Post
Topic
Board Development & Technical Discussion
Re: Solving ECDLP with Kangaroos: Part 1 + 2 + RCKangaroo
by
kTimesG
on 10/02/2025, 09:23:41 UTC
Hypotetical scenario: a RTX 5090 can do at least 13.0 G jumps/s at DP 32. Are there plans to improve RCKangaroo or is 9.3 Gk/s still a "very good" speed, compared to an optimized version?
In general, I'm not interested in further support/improvements of RCKangaroo, but since it's open-source, someone else can do it.

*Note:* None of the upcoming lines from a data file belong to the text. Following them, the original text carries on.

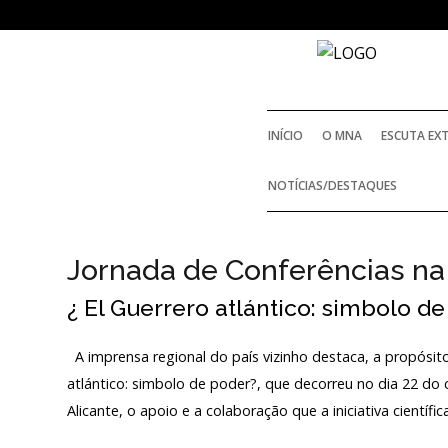
NOTICIAS
INÍCIO
O MNA
ESCUTA EX
Outras Notícias
NOTÍCIAS/DESTAQUES
Arquivo
AGENDA
Jornada de Conferências na
¿ El Guerrero atlántico: simbolo d
Actividades
A imprensa regional do país vizinho destaca, a propósit
Arquivo
atlántico: simbolo de poder?, que decorreu no dia 22 d
Alicante, o apoio e a colaboração que a iniciativa científ
Login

Thank you for taking time to respond!

While I do admire that you had the skills and resources to break three ECDLP problems in a row, judging by your expertise you know very well that everything is a tradeoff when it comes to programming. I still stand by all my previous comments regarding this: cycle handling slows down the jumps. Another way to view this is: even with a very fast optimized cycle-handling kernel such as yours (much faster than some whatever JLP reference fork), it can be made to run faster if we trade the resources for cycle handling to enabling more jumps. The question at the end of the day is: from what point on is it worth it to either have low "K" with slow jumps, or a higher "K" with faster jumps. And yes, I did manage to reach 13.4 G/s on a RTX 5090 without even compiling natively to ccap 12.0, so the question is even more interesting now.

I was more interested about one of your older replies, regarding the fact that an optimized version is not even twice as fast as RCKang, which hinted that maybe somehow you managed to reach 14 Go/s on a RTX 4090, which would have been fascinating, considering that the public version can't reach 8 G/s.